Motahari says supervision on MPs breeds conservatism 

October 30, 2016 - 8:30

TEHRAN – Ali Motahari, vice parliament speaker, has warned that any sort of supervision on parliamentarians will make them conservative.

 In making the comments, Motahari was referring to a recent debate on which entity will play the final supervisory role in connection with parliament members.
“The supervision of another supervisor on the Majlis (parliament) will cause numerous blights, with one being representatives’ conservatism,” he said.  
The debate itself was stirred by different interpretations of a paragraph of general elections policies announced by Supreme Leader Ayatollah Seyyed Ali Khamenei on October 15. 

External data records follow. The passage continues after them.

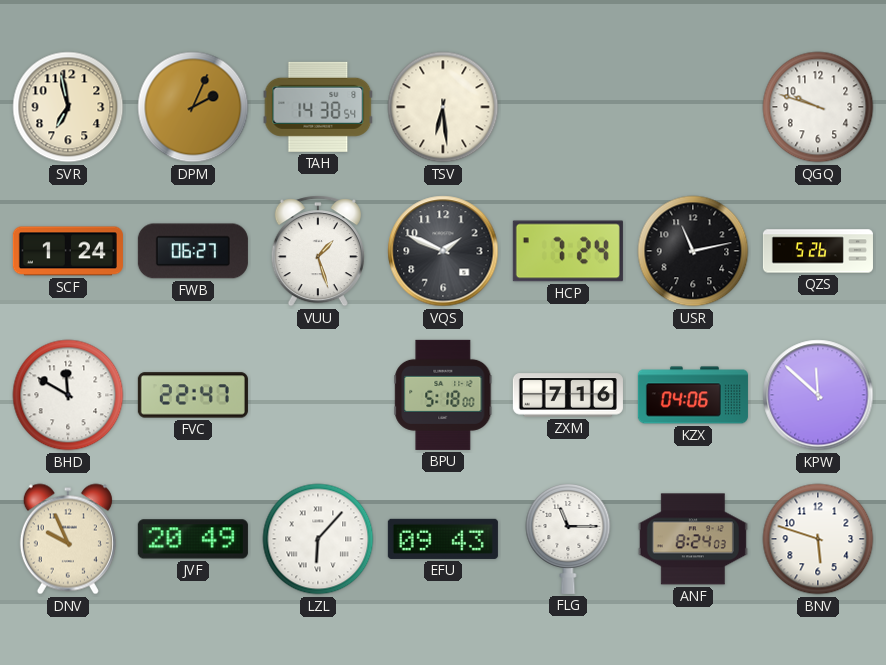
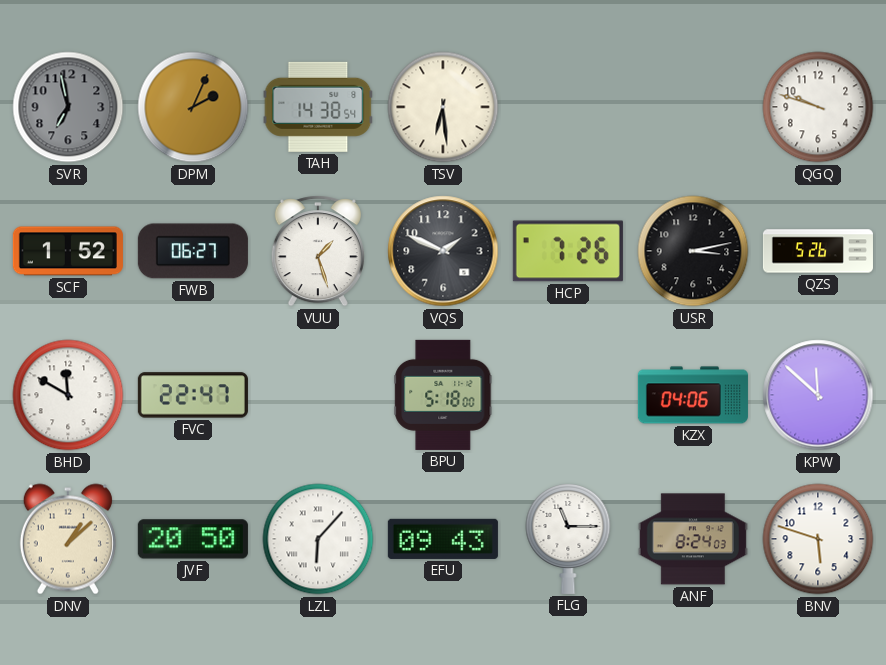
SVR dial: cream -> grey
SCF: 1:24 -> 1:52
HCP: 7:24 -> 7:26
USR: 11:13 -> 3:13
ZXM: 7:16 -> none
DNV: 9:56 -> 1:08
JVF: 20:49 -> 20:50
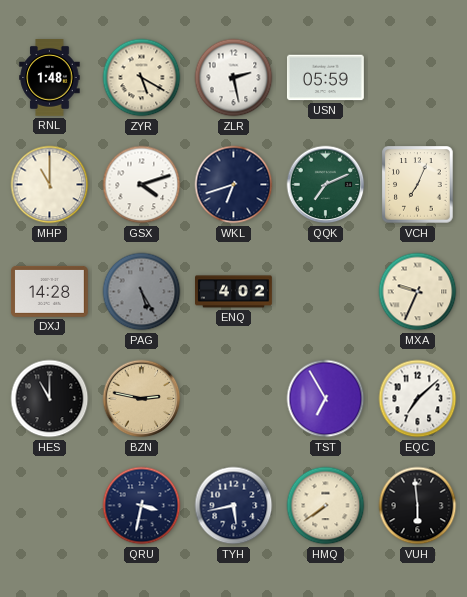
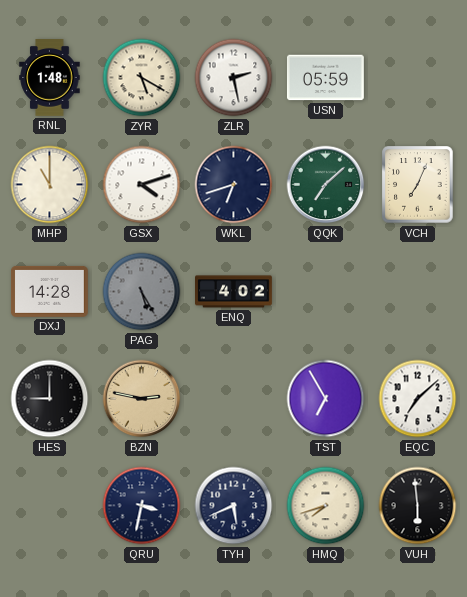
QQK: 7:11 -> 7:08
MXA: 9:34 -> none
HES: 11:00 -> 9:00
TYH: 5:43 -> 5:41
HMQ: 7:39 -> 7:42
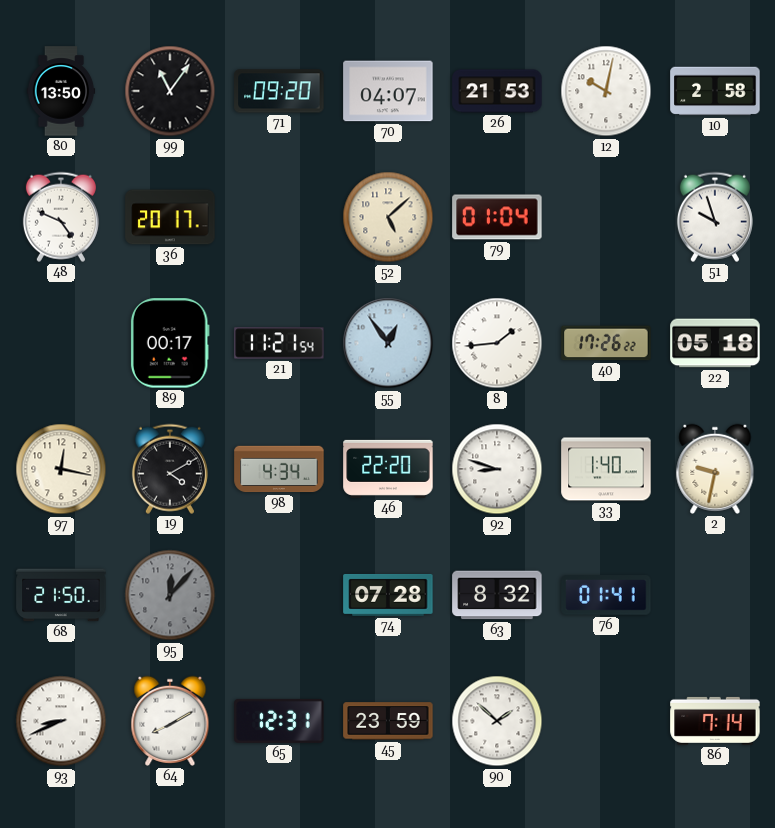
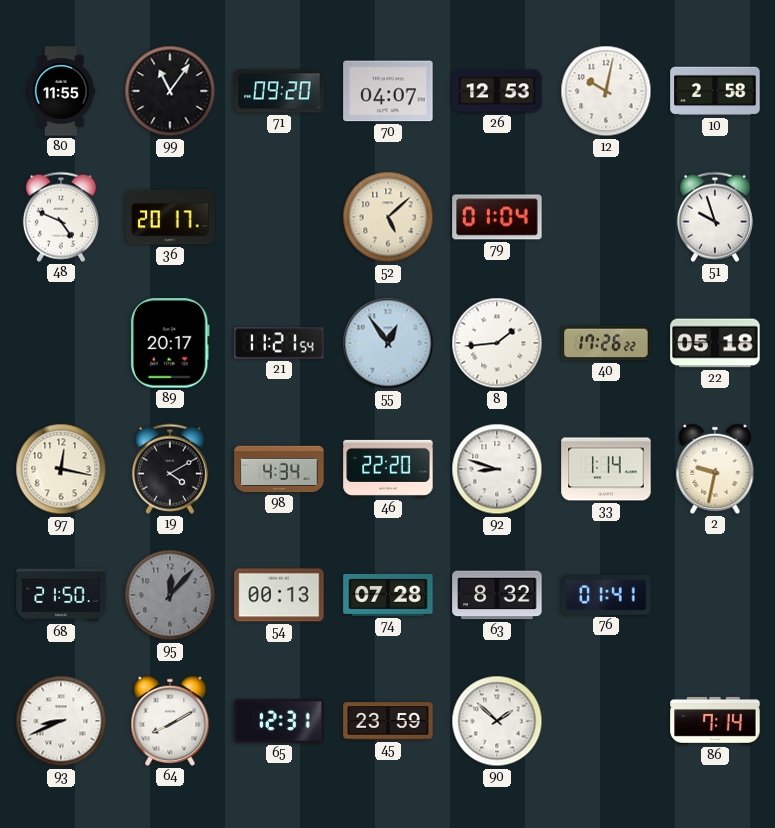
80: 13:50 -> 11:55
26: 21:53 -> 12:53
89: 00:17 -> 20:17
33: 1:40 -> 1:14
54: none -> 00:13
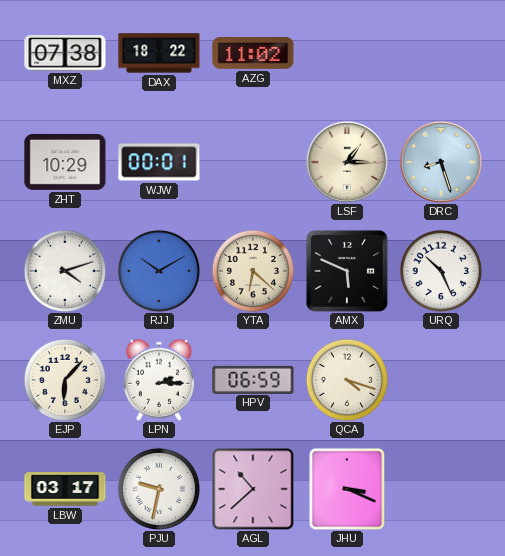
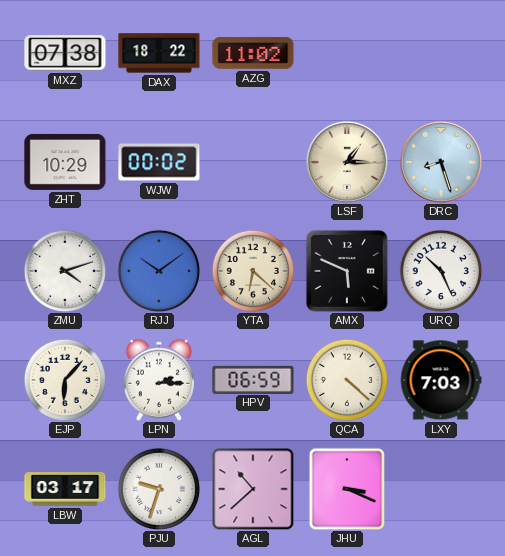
WJW: 00:01 -> 00:02
RJJ: 10:10 -> 10:09
QCA: 4:18 -> 4:22
LXY: none -> 7:03
PJU: 9:32 -> 9:33
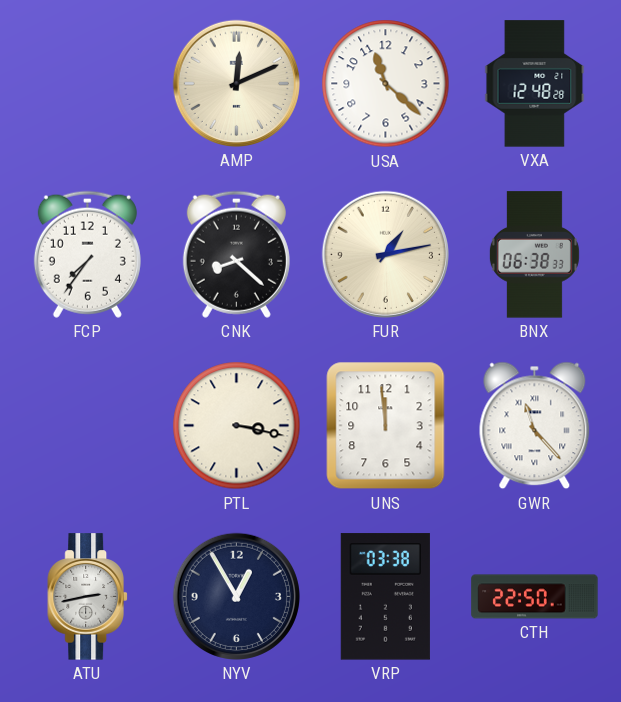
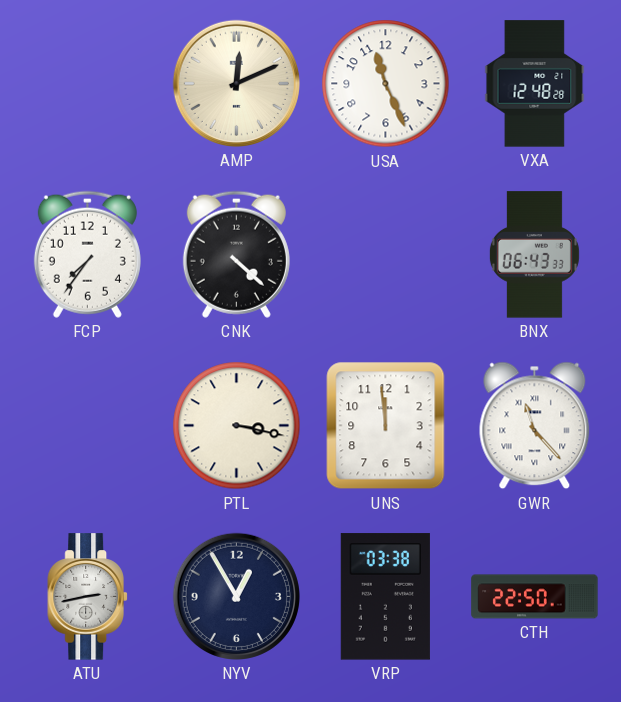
USA: 11:22 -> 11:26
CNK: 8:22 -> 4:22
FUR: 1:13 -> none
BNX: 06:38 -> 06:43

Paragraph 13 calls for formulation of a set of rules to ensure parliamentarians carry out their responsibilities appropriately. Also, the Leader urges working out measures to disqualify representatives in case they “lose the criteria for being members of the Majlis.” 
Motahari has insisted that the parliament is intrinsically endowed with the right to play a “self-supervisory role.” 

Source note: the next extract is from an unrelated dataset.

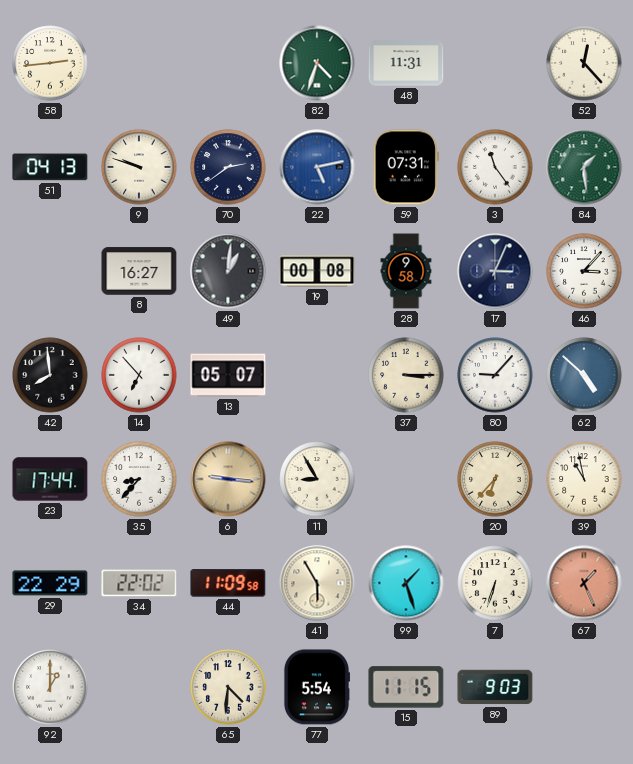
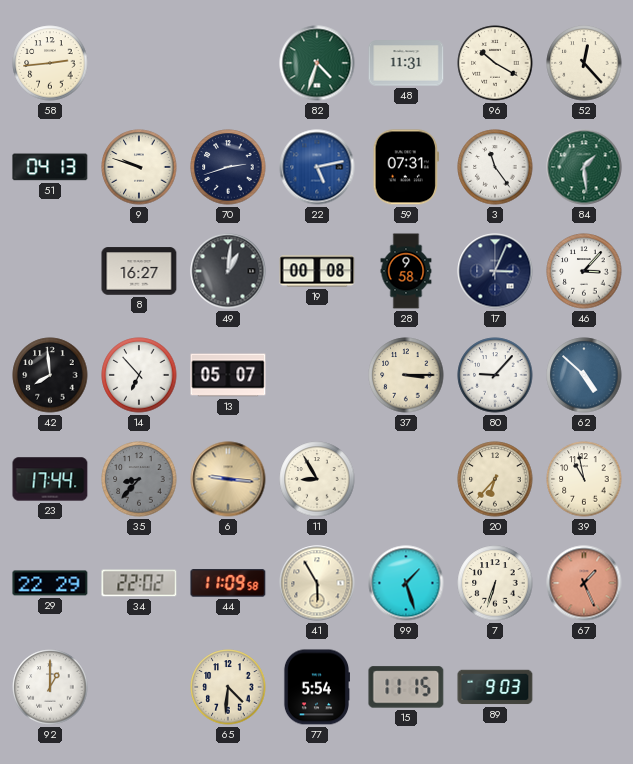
96: none -> 10:20
70: 2:39 -> 2:42
35 dial: white -> grey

On the contrary, Guardian Council spokesman Abbasali Kadkhodaei has supported an “external supervisor,” reasoning that a self-supervisory mechanism lacks sufficiency. 

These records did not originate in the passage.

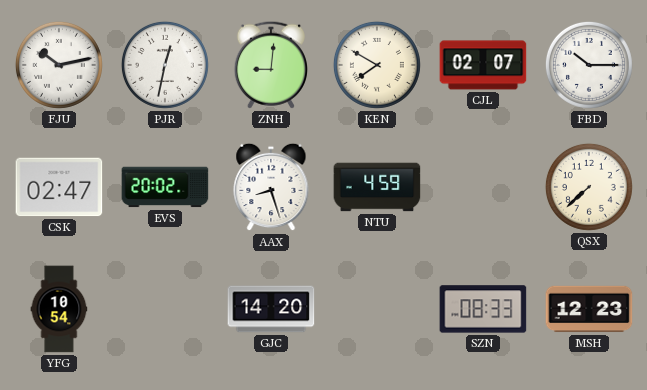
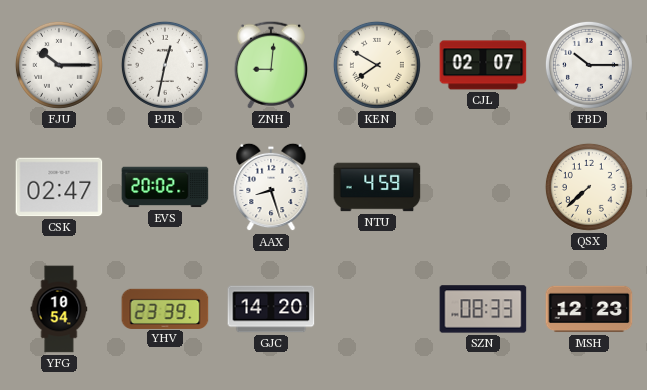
FJU: 10:13 -> 10:15
YHV: none -> 23:39
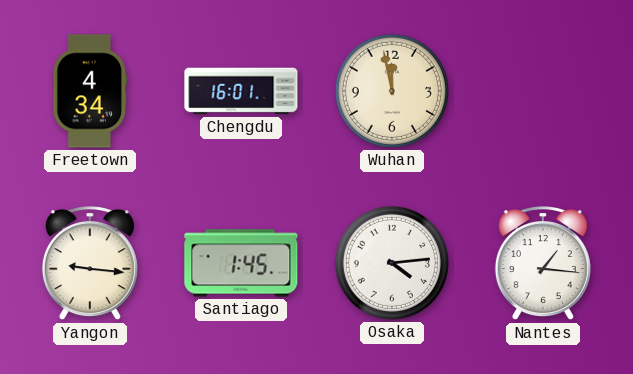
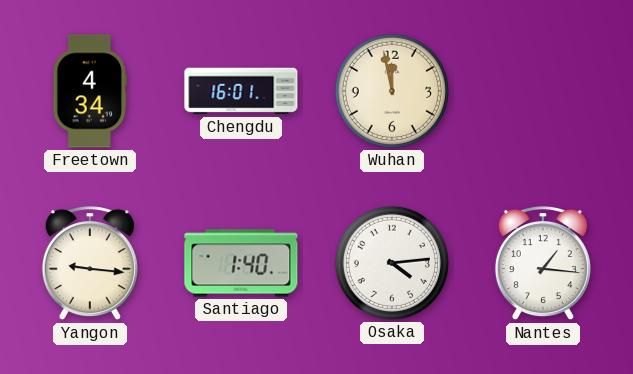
Santiago: 1:45 -> 1:40
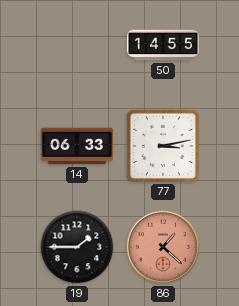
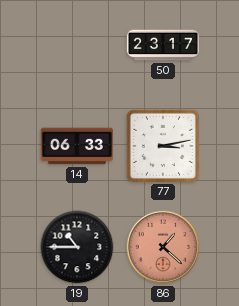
50: 14:55 -> 23:17
19: 1:45 -> 10:45
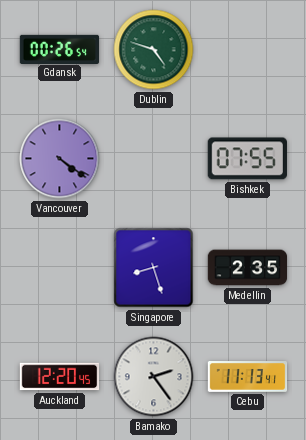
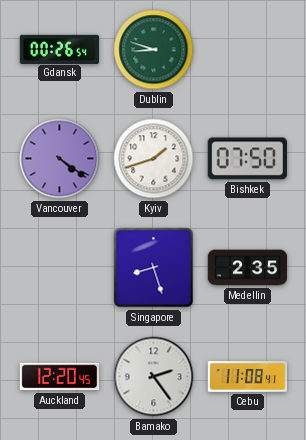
Dublin: 4:48 -> 8:48
Kyiv: none -> 1:42
Bishkek: 07:55 -> 07:50
Cebu: 11:13 -> 11:08
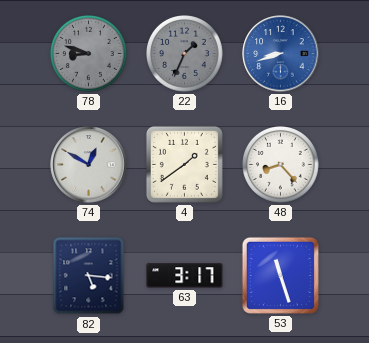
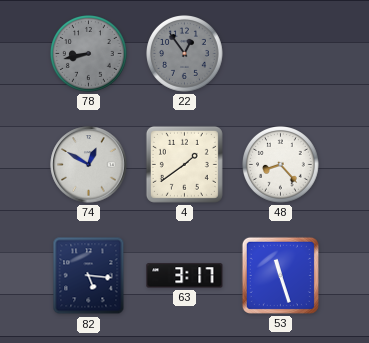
78: 8:48 -> 8:43
22: 1:34 -> 12:54
16: 8:42 -> none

The Guardian Council, a group composed of six jurists and six clerics, vets presidential and parliamentary candidates and generally, supervises the whole election process.  
However, Motahari, who represents Tehran in the parliament, believes a different supervisor other than the parliament itself is basically impossible as it gets bogged down into a “circularity.”
“If the Guardian Council supervises the Majlis, the council should be supervised by another supervisor itself, and this leads to circularity,” he commented.